| Assignment |
Transcribe the listing verbatim. Do not carry over any pictures.

━━ Information shown

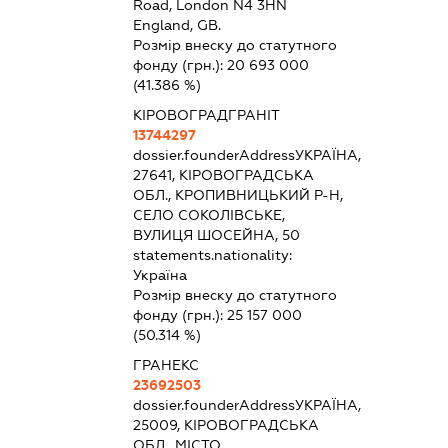
Road, London N4 3HN
England, GB.
Розмір внеску до статутного
фонду (грн.):
20 693 000
(41.386 %)
КІРОВОГРАДГРАНІТ
13744297
dossier.founderAddress
УКРАЇНА,
27641, КІРОВОГРАДСЬКА
ОБЛ., КРОПИВНИЦЬКИЙ Р-Н,
СЕЛО СОКОЛІВСЬКЕ,
ВУЛИЦЯ ШОСЕЙНА, 50
statements.nationality:
Україна
Розмір внеску до статутного
фонду (грн.):
25 157 000
(50.314 %)
ГРАНЕКС
23692503
dossier.founderAddress
УКРАЇНА,
25009, КІРОВОГРАДСЬКА
ОБЛ., МІСТО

━━━━

| Written response |
Road, London N4 3HN
England, GB.
Розмір внеску до статутного
фонду (грн.):
20 693 000
(41.386 %)
КІРОВОГРАДГРАНІТ
13744297
dossier.founderAddress
УКРАЇНА,
27641, КІРОВОГРАДСЬКА
ОБЛ., КРОПИВНИЦЬКИЙ Р-Н,
СЕЛО СОКОЛІВСЬКЕ,
ВУЛИЦЯ ШОСЕЙНА, 50
statements.nationality:
Україна
Розмір внеску до статутного
фонду (грн.):
25 157 000
(50.314 %)
ГРАНЕКС
23692503
dossier.founderAddress
УКРАЇНА,
25009, КІРОВОГРАДСЬКА
ОБЛ., МІСТО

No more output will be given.